After seeing a performance, Roger Perry signed them immediately. They played with renowned bands and took audiences by surprise. Angelo says, “We were playing music, funk and dancing – that’s all”. Signed within a year of graduating high school, they got a record deal with Columbia Records.
Angelo became the front man for the band and their first album received rave reviews with fans all over the world. Jumping off the stage, the boys opened for bands like The Beastie Boys and Red Hot Chili Peppers.
The “Truth and Soul” album was more serious music. Gangs and cocaine were taking over the streets. Ice-T says, “Listen to the words of the music and you’ll know what they are singing about”. The band wanted to promote unification among the people.
In 1991, the band called for the “joining of the Fishbone family-hood”. They appeared on Saturday Night Live and had “Sunless Saturday” directed by Spike Lee to get their music out to the masses.

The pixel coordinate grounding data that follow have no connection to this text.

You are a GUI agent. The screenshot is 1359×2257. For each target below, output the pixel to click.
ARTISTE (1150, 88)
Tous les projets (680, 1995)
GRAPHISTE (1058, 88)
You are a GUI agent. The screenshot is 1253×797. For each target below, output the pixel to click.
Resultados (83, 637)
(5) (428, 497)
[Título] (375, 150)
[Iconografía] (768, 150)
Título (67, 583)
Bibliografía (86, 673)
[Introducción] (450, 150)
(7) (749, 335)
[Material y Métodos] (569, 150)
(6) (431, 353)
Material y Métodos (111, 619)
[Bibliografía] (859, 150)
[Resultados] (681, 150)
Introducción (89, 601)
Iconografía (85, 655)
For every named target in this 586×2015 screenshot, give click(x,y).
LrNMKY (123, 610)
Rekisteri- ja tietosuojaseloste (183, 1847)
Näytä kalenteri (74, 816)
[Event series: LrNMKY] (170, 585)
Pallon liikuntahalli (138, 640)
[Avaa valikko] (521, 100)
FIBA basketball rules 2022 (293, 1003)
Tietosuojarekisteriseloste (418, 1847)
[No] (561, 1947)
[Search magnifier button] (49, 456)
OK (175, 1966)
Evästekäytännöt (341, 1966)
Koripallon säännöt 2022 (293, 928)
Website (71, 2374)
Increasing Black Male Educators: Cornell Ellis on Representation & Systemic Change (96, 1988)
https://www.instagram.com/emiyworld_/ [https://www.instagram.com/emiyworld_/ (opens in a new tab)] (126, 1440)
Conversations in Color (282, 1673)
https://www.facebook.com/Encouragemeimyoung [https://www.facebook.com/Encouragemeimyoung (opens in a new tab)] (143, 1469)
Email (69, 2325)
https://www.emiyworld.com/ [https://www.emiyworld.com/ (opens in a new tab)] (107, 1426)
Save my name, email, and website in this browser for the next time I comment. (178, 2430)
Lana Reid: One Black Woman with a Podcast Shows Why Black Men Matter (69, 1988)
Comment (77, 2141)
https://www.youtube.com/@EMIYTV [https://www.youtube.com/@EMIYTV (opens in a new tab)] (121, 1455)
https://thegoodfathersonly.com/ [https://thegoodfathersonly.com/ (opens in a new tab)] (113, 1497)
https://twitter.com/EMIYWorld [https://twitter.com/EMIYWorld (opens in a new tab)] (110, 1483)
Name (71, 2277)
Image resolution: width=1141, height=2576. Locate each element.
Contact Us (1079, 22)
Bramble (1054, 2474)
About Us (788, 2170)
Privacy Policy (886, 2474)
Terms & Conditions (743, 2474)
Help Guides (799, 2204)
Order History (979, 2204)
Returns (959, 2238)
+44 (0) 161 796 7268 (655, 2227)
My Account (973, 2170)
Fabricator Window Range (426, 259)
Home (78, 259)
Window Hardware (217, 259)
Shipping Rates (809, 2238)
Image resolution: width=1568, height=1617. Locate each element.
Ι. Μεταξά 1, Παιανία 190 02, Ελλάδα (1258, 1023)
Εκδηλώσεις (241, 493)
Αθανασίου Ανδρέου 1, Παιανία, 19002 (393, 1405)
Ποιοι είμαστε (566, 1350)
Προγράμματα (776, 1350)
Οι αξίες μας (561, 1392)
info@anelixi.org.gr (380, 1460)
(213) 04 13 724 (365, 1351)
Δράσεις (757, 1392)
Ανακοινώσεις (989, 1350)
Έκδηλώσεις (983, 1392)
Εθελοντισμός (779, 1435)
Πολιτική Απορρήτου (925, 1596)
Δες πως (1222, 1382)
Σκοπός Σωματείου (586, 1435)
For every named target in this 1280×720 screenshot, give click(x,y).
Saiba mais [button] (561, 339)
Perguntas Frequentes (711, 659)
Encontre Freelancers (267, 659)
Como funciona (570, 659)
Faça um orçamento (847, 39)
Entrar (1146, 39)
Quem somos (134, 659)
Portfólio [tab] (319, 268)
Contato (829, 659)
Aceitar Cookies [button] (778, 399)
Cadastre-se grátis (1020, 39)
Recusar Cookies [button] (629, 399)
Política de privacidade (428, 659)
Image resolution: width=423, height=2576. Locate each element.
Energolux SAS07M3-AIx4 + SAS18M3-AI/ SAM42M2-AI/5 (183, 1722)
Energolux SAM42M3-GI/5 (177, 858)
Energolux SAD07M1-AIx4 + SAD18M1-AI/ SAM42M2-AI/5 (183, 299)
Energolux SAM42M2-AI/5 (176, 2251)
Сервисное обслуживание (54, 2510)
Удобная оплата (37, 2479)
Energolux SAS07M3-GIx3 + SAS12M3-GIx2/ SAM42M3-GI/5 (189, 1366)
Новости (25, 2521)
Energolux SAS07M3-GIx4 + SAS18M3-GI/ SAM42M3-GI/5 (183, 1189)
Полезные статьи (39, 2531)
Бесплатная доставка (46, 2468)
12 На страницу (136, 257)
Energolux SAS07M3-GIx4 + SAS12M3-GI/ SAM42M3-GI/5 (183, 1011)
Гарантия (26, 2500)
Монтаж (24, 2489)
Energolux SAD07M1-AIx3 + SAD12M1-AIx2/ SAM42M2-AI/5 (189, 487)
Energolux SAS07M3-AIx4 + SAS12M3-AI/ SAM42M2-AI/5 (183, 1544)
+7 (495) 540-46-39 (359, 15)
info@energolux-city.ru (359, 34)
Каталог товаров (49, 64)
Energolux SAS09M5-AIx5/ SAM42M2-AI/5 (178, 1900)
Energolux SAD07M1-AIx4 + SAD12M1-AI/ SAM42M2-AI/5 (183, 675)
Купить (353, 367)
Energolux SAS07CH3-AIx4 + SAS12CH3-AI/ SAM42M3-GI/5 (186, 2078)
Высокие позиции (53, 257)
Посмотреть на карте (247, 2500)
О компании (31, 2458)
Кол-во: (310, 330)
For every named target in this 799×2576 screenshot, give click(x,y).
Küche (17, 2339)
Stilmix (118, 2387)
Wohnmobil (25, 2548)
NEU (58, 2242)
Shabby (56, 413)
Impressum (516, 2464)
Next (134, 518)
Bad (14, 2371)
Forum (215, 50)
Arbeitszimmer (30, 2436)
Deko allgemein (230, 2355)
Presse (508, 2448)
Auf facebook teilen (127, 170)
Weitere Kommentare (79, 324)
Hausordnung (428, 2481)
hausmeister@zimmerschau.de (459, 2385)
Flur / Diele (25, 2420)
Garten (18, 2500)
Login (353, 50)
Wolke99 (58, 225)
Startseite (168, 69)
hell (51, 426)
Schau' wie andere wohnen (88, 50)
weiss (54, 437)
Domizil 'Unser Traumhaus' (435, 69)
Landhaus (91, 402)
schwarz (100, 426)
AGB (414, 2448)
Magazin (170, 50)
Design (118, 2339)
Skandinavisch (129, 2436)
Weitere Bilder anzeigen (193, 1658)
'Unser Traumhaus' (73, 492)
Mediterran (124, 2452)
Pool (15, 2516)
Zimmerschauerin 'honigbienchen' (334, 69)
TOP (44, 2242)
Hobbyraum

With everything going up for the band, the release of “Everyday Sunshine” didn’t find its audience. In 1993 the band begins to have personal issues with band mate Kendall and not so soon after Chris and the band would never be the same. In 1994, Fishbone was released from their recording contract. Things began to get more sour for the band members as Walt and Dirty Fish also leave the band. Now its Norwood and Angelo as the last original members.
But life has a way of coming around and so do those that have been there since the beginning.
Giving their thoughts on Fishbone are: Mama Fish (Fishbone’s mother), Ice-T, Tim Robbins, Eugene Hutz, Branford Marsalis, Gwen Stephani, Les Claypool from Primus, Dirty Walt – trumpet player, Chris Dowd – keyboard player, Kendall Jones – guitar player, Fish Fisher – drums, Flea from Red Hot Chili Peppers, Roger Perry, Perry Farrell from Jane’s Addiction, David Kahne, Anna Loynes, George Clinton, Lauren Jones, Tony Kanal Adrian Young, Vernon Reid, Bob Forrester.
TUBS OF POPCORN: I give “Everyday Sunshine: The Story of Fishbone” four tubs of popcorn out of five. It is a raw and realistic look at a band that came from the harshness of Los Angeles to take the world by storm. It is an unabashed look at the rise and fall of a group of men who had a idea that wreaked of brilliance.
It is well shot and the concert footage is memorable. This DVD is something all fans of Fishbone should see to appreciate the lives these musicians live in the reality of the music business.
In the end – the musicians get it, others don’t.